The REXML adapter is similar to the Nokogiri one. Expressions may be evaluated on any REXML::Element.

RPath.use :rexml
xml = REXML::Document.new('<foo bar="baz"/>')
xml.rpath { foo['bar'] } # => "baz"

Oga

RPath expressions may be evaluated on an Oga::XML::Document or an Oga::XML::Element.

RPath.use :oga
xml = Oga.parse_xml('<foo bar="baz"/>')
xml.rpath { foo['bar'] } # => "baz"

Filesystem

The filesystem adapter exposes files and directories as vertices. Directory entries are adjacent to their directory. Expressions may be evaluated on any directory:

RPath.use :filesystem

# Note that we must specify the adapter because RPath can't infer it from '~'
RPath('~', :filesystem) { where { |f| f =~ /bash/ } } # => ["~/.bash_history", "~/.bash_profile"]

Many file properties become RPath attributes:

RPath('/', :filesystem) { etc.hostname[:mtime] } # => 2014-12-17 14:43:24 -0500

And file contents are accessible with #content:

RPath('/', :filesystem) { etc.hostname.content } # => "jbook"

Custom Adapters

Custom adapters allow RPath expressions to operate on new types of graphs. To create a custom adapter, subclass RPath::Adapter and implement the abstract methods #adjacent, #attribute, #content, and #name. See the implementations in RPath::Adapters for examples.
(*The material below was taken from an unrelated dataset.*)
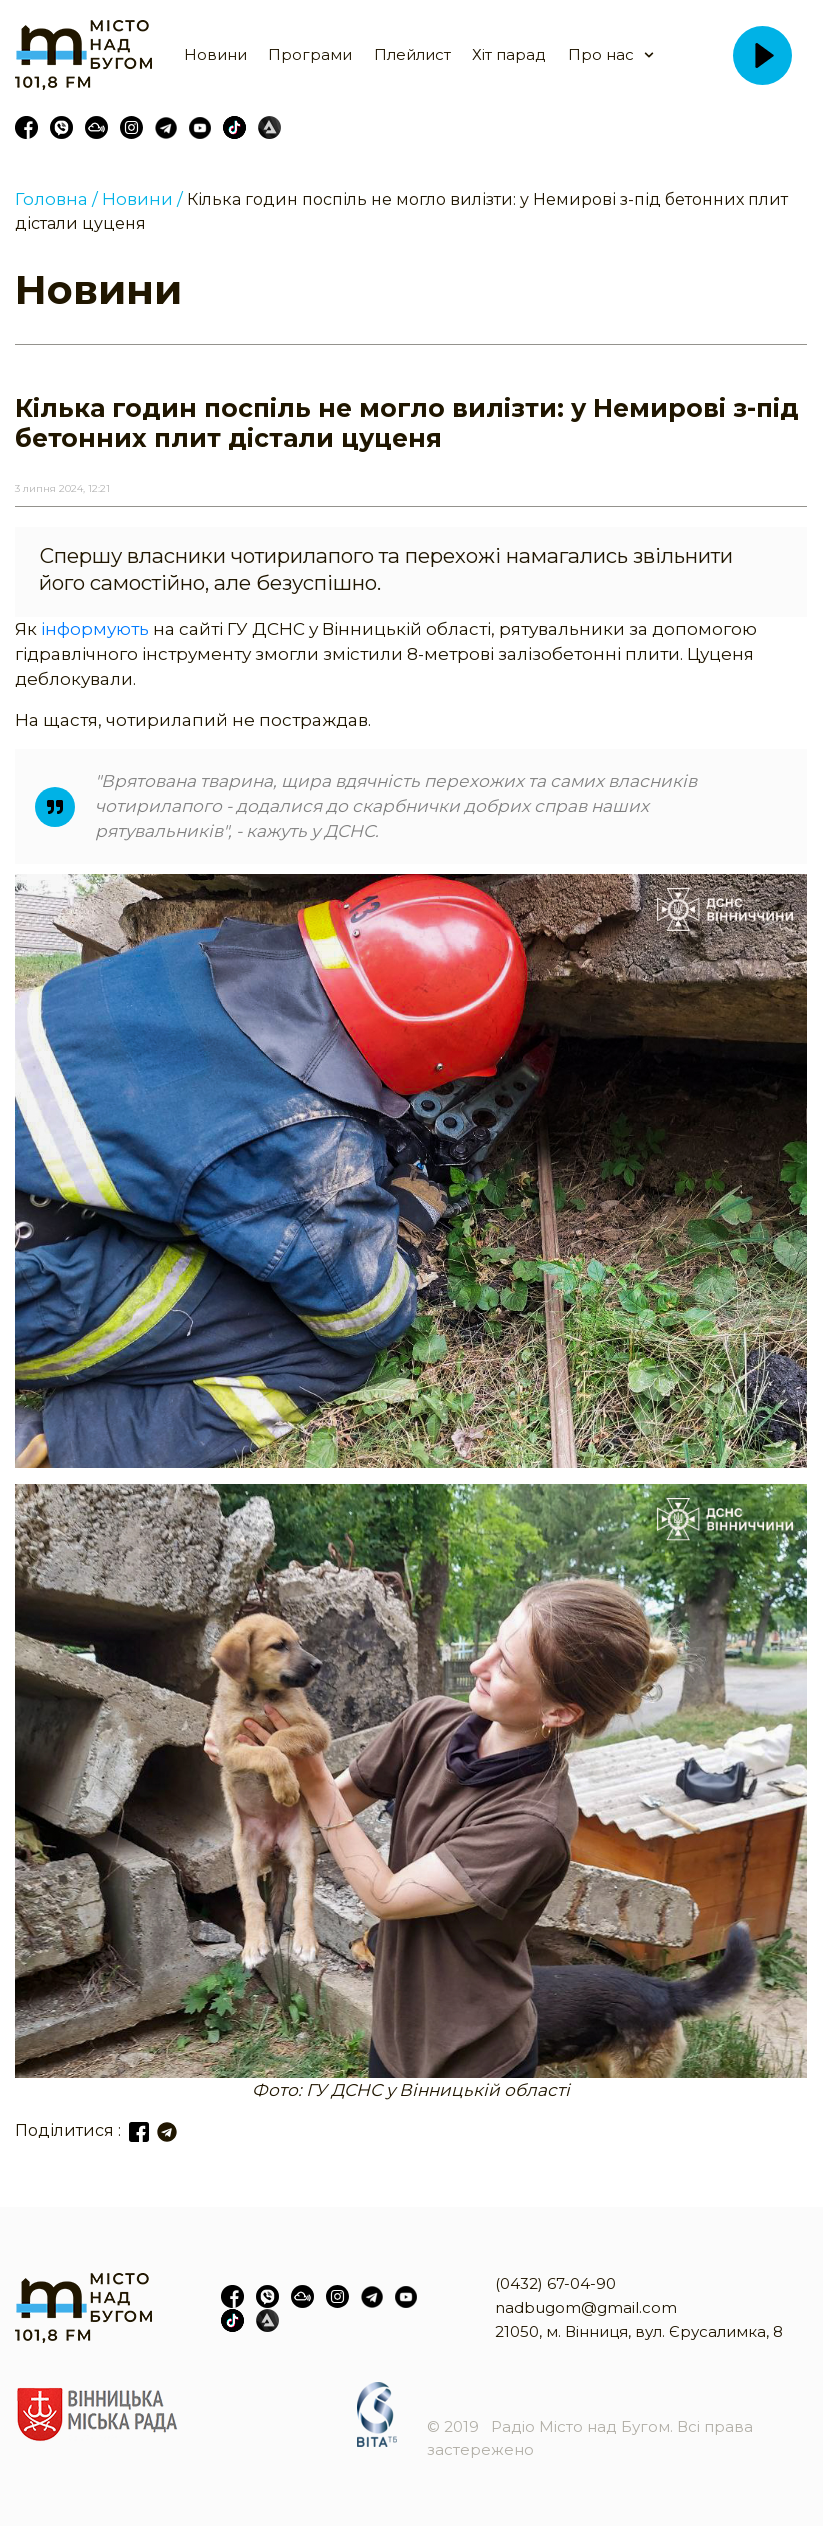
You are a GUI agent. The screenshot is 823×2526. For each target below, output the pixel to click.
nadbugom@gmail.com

Once you've implemented a custom adapter, pass an instance to #RPath:

RPath(graph, CustomAdapter.new) { foo.bar }

To avoid creating an instance for every evaluation, register the adapter and pass the underscored, symbolized class to RPath:

RPath.use CustomAdapter.new
RPath(graph, :custom_adapter) { foo.bar }

If that's too long, pass a custom ID to RPath.use:

RPath.use CustomAdapter.new, :custom
RPath(graph, :custom) { foo.bar }

Or, to avoid specifying the adapter altogether—as the built-in XML adapters do—implement #adapts? in your adapter class:

class CustomAdapter < RPath::Adapter
  def adapts?(graph)
    graph.is_a? CustomGraph
  end
  # ...
end

Now RPath will select a registered CustomAdapter when an expression is evaluated on a CustomGraph:

RPath.use CustomAdapter.new
RPath(CustomGraph.new) { foo.bar }

Contributing

Please submit issues and pull requests to jonahb/rpath on GitHub.